On the day set to celebrate Harold’s (Zachary Quinto) birthday, a group of friends begins to arrive at Michael’s (Jim Parsons) apartment. Prior to the event, Michael receives a call from a former acquaintance, Alan (Brian Hutchinson), who arrives at the party and changes the mood of the festivity into an atmosphere where more alcohol pours and honest feelings arise.
With a storied past and now revitalized in the 21st century, The Boys in the Band comes to the big screen with the same actors portraying the characters in the Broadway run. With its fun dialogue and tremendous performances by the cast, this film astutely bypasses its shortcomings to deliver an entertaining and at-times brutal story. The 1960s has plenty going on but the general acceptance of gay individuals certainly would not be an apt descriptor. Instead, it was a time where gay individuals had to hide in plain sight and can only be their authentic selves with other gay people and staunch allies. The safe haven in this film happens to be Michael’s apartment and the real tension appears when it’s threatened.
As with any good play to hit Broadway, the dialogue needs to be engaging, which has translated well with this film adaptation with these actors getting plenty of tasty lines to deliver. Commenting about their lives, this story brings together these men as what they expect to be a pleasant and maybe a little rambunctious time, but their need to defend themselves even in a safe space with the arrival of Alan puts on the defenses. His appearances on-screen prior to his arrival at the party appear in phone calls to Michael and he displays all of the tendencies of someone of this era being afraid to come out of the closet. Tears flowing having recently left his wife and contacting someone he may have held feelings for makes Alan someone right on the cusp of what appears to be seeing his true self, but the mood switch he propels when he arrives spoils the night.

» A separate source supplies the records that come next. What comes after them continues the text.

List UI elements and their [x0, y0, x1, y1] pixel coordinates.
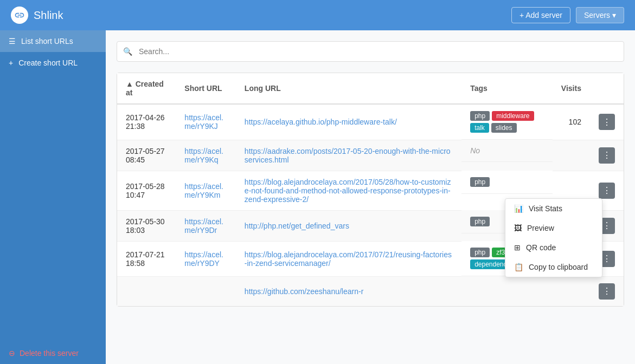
cell-tags: phpmiddlewaretalkslides [461, 105, 553, 140]
cell-long-url: https://blog.alejandrocelaya.com/2017/07… [236, 241, 461, 276]
dropdown-copy-clipboard[interactable]: 📋 Copy to clipboard [505, 257, 602, 277]
sort-arrow-icon: ▲ [126, 80, 136, 88]
sidebar-list-label: List short URLs [21, 37, 73, 46]
tag-badge[interactable]: slides [491, 123, 517, 133]
list-icon: ☰ [9, 37, 16, 46]
delete-server-button[interactable]: ⊖ Delete this server [9, 349, 97, 358]
cell-created-at [117, 276, 176, 306]
tag-badge[interactable]: php [470, 177, 490, 187]
tag-badge[interactable]: php [470, 217, 490, 226]
col-visits: Visits [553, 73, 590, 104]
copy-icon: 📋 [514, 263, 523, 271]
sidebar-bottom: ⊖ Delete this server [0, 342, 106, 364]
brand: Shlink [11, 6, 63, 24]
sidebar-item-create-url[interactable]: + Create short URL [0, 52, 106, 74]
dropdown-preview[interactable]: 🖼 Preview [505, 218, 602, 238]
tag-badge[interactable]: php [470, 111, 490, 121]
cell-actions: ⋮ [590, 104, 624, 140]
visit-stats-icon: 📊 [514, 204, 523, 213]
qr-code-icon: ⊞ [514, 243, 521, 252]
no-tags-label: No [470, 146, 480, 155]
row-action-button[interactable]: ⋮ [599, 183, 615, 199]
short-url-link[interactable]: https://acel.me/rY9DY [184, 250, 223, 268]
col-short-url: Short URL [176, 73, 236, 104]
tag-badge[interactable]: php [470, 248, 490, 257]
main-layout: ☰ List short URLs + Create short URL ⊖ D… [0, 30, 635, 364]
table-row: 2017-05-27 08:45https://acel.me/rY9Kqhtt… [117, 140, 624, 171]
cell-tags: No [461, 140, 553, 162]
sidebar-create-label: Create short URL [18, 58, 78, 67]
cell-created-at: 2017-05-27 08:45 [117, 140, 176, 171]
cell-tags: php [461, 171, 553, 194]
cell-created-at: 2017-05-28 10:47 [117, 171, 176, 210]
cell-short-url: https://acel.me/rY9KJ [176, 104, 236, 140]
brand-icon [11, 6, 28, 24]
delete-icon: ⊖ [9, 349, 15, 358]
dropdown-visit-stats[interactable]: 📊 Visit Stats [505, 199, 602, 218]
plus-icon: + [9, 58, 13, 67]
cell-short-url: https://acel.me/rY9DY [176, 241, 236, 276]
cell-long-url: https://aadrake.com/posts/2017-05-20-eno… [236, 140, 461, 171]
row-action-button[interactable]: ⋮ [599, 114, 615, 130]
table-row: 2017-04-26 21:38https://acel.me/rY9KJhtt… [117, 104, 624, 140]
long-url-link[interactable]: https://blog.alejandrocelaya.com/2017/07… [245, 250, 452, 268]
servers-button[interactable]: Servers ▾ [576, 7, 624, 23]
header-actions: + Add server Servers ▾ [511, 7, 624, 23]
cell-created-at: 2017-04-26 21:38 [117, 104, 176, 140]
cell-created-at: 2017-05-30 18:03 [117, 210, 176, 241]
sidebar-nav: ☰ List short URLs + Create short URL [0, 30, 106, 74]
cell-actions: ⋮ [590, 140, 624, 171]
tag-badge[interactable]: middleware [492, 111, 534, 121]
search-input[interactable] [117, 41, 624, 62]
cell-visits [553, 276, 590, 306]
sidebar-item-list-urls[interactable]: ☰ List short URLs [0, 30, 106, 52]
cell-long-url: http://php.net/get_defined_vars [236, 210, 461, 241]
cell-created-at: 2017-07-21 18:58 [117, 241, 176, 276]
sidebar: ☰ List short URLs + Create short URL ⊖ D… [0, 30, 106, 364]
cell-long-url: https://blog.alejandrocelaya.com/2017/05… [236, 171, 461, 210]
delete-label: Delete this server [20, 349, 79, 358]
search-icon: 🔍 [123, 47, 132, 56]
preview-icon: 🖼 [514, 224, 522, 232]
long-url-link[interactable]: https://github.com/zeeshanu/learn-r [245, 287, 363, 296]
cell-short-url: https://acel.me/rY9Dr [176, 210, 236, 241]
col-created-at[interactable]: ▲ Created at [117, 73, 176, 104]
dropdown-qr-code[interactable]: ⊞ QR code [505, 238, 602, 257]
app-header: Shlink + Add server Servers ▾ [0, 0, 635, 30]
long-url-link[interactable]: https://acelaya.github.io/php-middleware… [245, 118, 397, 126]
short-url-link[interactable]: https://acel.me/rY9Dr [184, 217, 223, 235]
cell-short-url [176, 276, 236, 306]
col-long-url: Long URL [236, 73, 461, 104]
add-server-button[interactable]: + Add server [511, 7, 570, 23]
col-tags: Tags [461, 73, 553, 104]
cell-visits [553, 140, 590, 171]
cell-short-url: https://acel.me/rY9Kq [176, 140, 236, 171]
col-actions [590, 73, 624, 104]
action-dropdown-menu: 📊 Visit Stats 🖼 Preview ⊞ QR code 📋 Copy… [505, 198, 602, 277]
long-url-link[interactable]: https://blog.alejandrocelaya.com/2017/05… [245, 178, 451, 204]
main-content: 🔍 ▲ Created at Short URL Long URL Tags V… [106, 30, 635, 364]
cell-long-url: https://acelaya.github.io/php-middleware… [236, 104, 461, 140]
cell-short-url: https://acel.me/rY9Km [176, 171, 236, 210]
row-action-button[interactable]: ⋮ [599, 147, 615, 164]
cell-long-url: https://github.com/zeeshanu/learn-r [236, 276, 461, 306]
search-box: 🔍 [117, 41, 624, 62]
short-url-link[interactable]: https://acel.me/rY9Kq [184, 147, 223, 164]
tag-badge[interactable]: talk [470, 123, 489, 133]
cell-actions: ⋮ [590, 276, 624, 306]
brand-name: Shlink [34, 9, 63, 22]
cell-tags [461, 276, 553, 289]
row-action-button[interactable]: ⋮ [599, 283, 615, 300]
long-url-link[interactable]: http://php.net/get_defined_vars [245, 222, 349, 230]
short-url-link[interactable]: https://acel.me/rY9Km [184, 182, 223, 199]
table-row: https://github.com/zeeshanu/learn-r⋮ [117, 276, 624, 306]
long-url-link[interactable]: https://aadrake.com/posts/2017-05-20-eno… [245, 147, 451, 164]
cell-visits: 102 [553, 104, 590, 140]
short-url-link[interactable]: https://acel.me/rY9KJ [184, 113, 223, 131]
table-header: ▲ Created at Short URL Long URL Tags Vis… [117, 73, 624, 104]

The conversations were mostly passive-aggressive undercuts and surface-level mockeries, but once more alcohol has been consumed a danger enters their presence, and then the gloves come off. Most of the aggression comes from Michael, who obviously feels rattled by Alan’s refusal to accept his homosexuality as he switches from the amicable host to the emotional aggressor. This takes place in the game they play of calling someone they loved, which essentially breaks some of the characters. In this unrelenting aggression by Michael, the film begins to feel at its stagiest and reminds me of the restrictions the play-to-film adaptation had. With all of this happening in Michael’s living room, the hurtful words the host spewed on others made me question why they stayed to get hurled this abuse. Thematically it makes sense because of this being their safe haven, but directorially and visually, this restriction gets felt.
This sequence brought out the flaw but it does not take away from the overall solid job done directorially by Joe Mantello, who makes the other scenes look full and lived in to match the dynamic dialogue delivered by the actors. It works well with the editing in the way it cuts to different individuals to get their reactions to the latest awful things said by the inebriated Micahel. It displays top-notch work overall, as he allowed these men to play around with these characters and really encapsulate their spirits.
With the cast portraying these exact same characters on Broadway, they certainly have a good handle on them and they translated the performances well to the big screen. While Jim Parsons certainly held the lead role with Michael, all of the other characters had their share of great moments except for perhaps Matt Bomer as Donald. He surprisingly faded into the background when most of the yelling started. The standout, by far, proved to be Robin de Jesús as Emory. He brought a swagger to his performance in not caring what others think of him. He became such a treat to watch in the way he galivanted to different parts of the room.
With plenty of heartbreaking moments and in the calm before a rough few decades ahead for the gay community, The Boys in the Band hits its mark with ferocity. It provides wondrous moments of elation along with the hard-hitting such as the bits of self-hatred and trauma from past relationships begin to take center stage. The film makes for such an entertaining watch just to see all of these gay actors portray a group of gay characters in style.